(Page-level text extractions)
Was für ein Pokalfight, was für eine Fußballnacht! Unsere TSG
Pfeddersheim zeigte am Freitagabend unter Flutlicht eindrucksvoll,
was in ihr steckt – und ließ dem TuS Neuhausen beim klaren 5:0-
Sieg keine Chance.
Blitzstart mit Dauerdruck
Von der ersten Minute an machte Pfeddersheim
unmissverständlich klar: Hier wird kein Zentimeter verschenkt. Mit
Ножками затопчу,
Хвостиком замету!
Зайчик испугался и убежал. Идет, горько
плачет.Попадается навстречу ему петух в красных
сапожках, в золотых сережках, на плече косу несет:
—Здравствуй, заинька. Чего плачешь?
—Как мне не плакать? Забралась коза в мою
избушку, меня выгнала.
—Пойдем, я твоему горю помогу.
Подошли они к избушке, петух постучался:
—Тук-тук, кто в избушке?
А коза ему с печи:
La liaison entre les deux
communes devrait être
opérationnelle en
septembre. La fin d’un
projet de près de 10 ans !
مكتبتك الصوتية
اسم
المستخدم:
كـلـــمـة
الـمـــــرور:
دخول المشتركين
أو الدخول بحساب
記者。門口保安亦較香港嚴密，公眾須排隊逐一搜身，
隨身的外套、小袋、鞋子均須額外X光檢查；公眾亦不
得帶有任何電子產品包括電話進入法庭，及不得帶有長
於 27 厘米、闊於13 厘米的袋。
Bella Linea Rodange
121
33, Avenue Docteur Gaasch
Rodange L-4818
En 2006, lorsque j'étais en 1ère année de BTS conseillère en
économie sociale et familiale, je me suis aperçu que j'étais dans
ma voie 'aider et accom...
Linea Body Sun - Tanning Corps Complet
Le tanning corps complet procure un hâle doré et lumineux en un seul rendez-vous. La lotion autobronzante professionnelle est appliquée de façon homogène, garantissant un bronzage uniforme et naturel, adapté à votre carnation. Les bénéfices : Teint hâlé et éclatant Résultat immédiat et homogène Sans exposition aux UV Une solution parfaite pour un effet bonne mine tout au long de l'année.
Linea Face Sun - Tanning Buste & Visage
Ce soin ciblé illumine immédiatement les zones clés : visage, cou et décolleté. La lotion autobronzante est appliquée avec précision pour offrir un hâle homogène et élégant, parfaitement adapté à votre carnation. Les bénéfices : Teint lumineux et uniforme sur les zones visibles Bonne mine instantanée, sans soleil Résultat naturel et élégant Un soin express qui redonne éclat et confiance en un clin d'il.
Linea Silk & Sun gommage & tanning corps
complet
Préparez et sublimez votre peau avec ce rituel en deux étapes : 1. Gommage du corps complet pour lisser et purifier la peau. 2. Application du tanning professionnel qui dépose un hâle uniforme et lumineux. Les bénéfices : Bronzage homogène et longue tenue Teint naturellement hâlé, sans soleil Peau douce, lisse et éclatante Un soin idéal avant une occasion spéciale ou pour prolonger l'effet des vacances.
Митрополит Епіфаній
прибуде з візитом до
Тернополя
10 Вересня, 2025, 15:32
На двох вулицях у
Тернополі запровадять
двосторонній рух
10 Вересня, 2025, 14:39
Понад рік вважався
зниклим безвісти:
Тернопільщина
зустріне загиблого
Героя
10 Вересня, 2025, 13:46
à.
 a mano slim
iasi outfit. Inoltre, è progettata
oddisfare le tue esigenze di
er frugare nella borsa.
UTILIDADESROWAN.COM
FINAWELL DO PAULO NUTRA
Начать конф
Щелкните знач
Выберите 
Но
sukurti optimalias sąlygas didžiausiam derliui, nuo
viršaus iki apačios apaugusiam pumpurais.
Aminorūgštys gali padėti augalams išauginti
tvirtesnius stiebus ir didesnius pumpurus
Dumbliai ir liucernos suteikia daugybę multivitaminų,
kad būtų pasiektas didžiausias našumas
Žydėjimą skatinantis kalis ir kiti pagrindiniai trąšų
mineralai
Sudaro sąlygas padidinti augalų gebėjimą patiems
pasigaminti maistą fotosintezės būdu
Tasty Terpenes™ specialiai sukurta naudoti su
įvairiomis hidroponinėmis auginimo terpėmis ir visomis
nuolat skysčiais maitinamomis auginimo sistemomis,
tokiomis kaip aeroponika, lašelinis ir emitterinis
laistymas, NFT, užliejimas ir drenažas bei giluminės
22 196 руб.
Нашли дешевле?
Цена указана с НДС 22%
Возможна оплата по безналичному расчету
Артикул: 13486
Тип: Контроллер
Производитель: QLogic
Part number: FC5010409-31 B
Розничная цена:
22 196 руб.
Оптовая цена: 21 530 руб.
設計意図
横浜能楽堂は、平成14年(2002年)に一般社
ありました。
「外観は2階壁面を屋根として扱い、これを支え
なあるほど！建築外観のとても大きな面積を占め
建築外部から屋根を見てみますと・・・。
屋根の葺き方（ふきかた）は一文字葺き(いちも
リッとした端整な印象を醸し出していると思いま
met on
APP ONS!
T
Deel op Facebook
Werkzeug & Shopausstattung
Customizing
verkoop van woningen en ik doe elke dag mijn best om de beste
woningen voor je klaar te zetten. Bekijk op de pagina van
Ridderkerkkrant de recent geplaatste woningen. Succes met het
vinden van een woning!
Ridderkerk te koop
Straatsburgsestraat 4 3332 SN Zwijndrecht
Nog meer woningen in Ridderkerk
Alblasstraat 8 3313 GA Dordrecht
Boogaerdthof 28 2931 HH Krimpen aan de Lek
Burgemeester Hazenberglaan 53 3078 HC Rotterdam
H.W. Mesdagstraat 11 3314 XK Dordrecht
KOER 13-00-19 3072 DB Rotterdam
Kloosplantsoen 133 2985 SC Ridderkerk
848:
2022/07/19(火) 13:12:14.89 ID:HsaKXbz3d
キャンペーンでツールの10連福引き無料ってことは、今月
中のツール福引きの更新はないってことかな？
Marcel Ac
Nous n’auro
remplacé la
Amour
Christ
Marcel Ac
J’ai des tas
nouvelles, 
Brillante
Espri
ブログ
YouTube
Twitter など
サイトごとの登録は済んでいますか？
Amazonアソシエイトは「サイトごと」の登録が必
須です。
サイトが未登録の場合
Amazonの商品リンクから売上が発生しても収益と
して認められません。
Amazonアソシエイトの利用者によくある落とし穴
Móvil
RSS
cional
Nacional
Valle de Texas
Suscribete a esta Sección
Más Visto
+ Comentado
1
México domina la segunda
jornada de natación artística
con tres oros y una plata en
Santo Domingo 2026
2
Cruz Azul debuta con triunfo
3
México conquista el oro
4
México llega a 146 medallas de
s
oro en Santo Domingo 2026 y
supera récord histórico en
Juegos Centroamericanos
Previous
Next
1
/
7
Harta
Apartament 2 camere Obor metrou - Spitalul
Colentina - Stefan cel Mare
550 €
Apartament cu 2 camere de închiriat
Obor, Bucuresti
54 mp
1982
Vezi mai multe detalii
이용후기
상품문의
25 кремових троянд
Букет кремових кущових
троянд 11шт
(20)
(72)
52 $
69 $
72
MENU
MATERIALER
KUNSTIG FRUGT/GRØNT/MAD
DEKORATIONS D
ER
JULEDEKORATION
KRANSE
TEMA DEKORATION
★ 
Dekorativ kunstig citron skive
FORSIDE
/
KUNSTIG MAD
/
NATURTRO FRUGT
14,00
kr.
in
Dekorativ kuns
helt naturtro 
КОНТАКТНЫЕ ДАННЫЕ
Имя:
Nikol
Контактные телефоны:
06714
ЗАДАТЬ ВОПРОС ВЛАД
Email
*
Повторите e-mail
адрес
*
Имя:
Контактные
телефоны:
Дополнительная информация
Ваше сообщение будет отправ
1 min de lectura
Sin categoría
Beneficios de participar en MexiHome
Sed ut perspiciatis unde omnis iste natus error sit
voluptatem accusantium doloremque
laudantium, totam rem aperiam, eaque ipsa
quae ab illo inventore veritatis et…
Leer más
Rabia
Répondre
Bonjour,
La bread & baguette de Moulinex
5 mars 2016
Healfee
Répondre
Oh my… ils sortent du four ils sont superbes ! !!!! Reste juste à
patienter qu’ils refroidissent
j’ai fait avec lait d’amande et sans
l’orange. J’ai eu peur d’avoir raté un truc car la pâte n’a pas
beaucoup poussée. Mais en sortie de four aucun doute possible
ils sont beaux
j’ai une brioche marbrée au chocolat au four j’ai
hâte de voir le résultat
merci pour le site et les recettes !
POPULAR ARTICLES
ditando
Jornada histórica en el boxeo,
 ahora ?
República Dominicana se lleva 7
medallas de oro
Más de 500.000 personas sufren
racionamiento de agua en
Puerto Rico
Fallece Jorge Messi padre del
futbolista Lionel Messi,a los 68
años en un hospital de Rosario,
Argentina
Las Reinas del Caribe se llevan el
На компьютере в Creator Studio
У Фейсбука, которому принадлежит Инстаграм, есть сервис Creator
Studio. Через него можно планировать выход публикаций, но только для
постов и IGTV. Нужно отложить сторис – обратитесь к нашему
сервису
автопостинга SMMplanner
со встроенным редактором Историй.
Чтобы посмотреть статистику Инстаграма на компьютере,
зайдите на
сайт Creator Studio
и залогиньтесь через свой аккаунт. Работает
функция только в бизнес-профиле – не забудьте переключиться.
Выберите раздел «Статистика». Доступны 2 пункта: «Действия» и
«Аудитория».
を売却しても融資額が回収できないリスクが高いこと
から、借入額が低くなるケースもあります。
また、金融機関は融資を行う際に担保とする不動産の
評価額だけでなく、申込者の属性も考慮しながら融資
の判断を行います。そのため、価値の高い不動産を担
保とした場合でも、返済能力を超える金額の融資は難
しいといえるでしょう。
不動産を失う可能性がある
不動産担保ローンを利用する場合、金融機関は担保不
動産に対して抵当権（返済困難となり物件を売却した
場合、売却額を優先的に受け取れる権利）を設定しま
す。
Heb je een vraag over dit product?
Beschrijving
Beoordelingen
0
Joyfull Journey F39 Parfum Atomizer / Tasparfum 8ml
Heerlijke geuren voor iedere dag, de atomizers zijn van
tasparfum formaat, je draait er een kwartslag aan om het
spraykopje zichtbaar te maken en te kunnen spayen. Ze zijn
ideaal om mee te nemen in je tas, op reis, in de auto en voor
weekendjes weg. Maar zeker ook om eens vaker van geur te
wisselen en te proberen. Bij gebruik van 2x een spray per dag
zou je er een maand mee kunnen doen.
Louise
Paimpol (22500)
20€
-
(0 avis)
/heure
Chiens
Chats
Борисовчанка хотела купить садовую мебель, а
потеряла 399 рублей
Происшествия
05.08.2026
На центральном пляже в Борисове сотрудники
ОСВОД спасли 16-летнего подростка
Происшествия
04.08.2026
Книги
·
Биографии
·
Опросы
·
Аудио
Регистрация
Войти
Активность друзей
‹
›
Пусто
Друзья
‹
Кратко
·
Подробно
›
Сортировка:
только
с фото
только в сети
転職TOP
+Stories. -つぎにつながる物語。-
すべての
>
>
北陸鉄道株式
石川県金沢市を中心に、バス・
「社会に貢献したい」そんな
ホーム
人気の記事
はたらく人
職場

Work required:
Would you copy, unchanged, the stretch of the records above that begins at the line containing "Deel op Facebook" and ends at the line containing "vinden van een woning!", and only that?

Output for this task:
Deel op Facebook
Werkzeug & Shopausstattung
Customizing
verkoop van woningen en ik doe elke dag mijn best om de beste
woningen voor je klaar te zetten. Bekijk op de pagina van
Ridderkerkkrant de recent geplaatste woningen. Succes met het
vinden van een woning!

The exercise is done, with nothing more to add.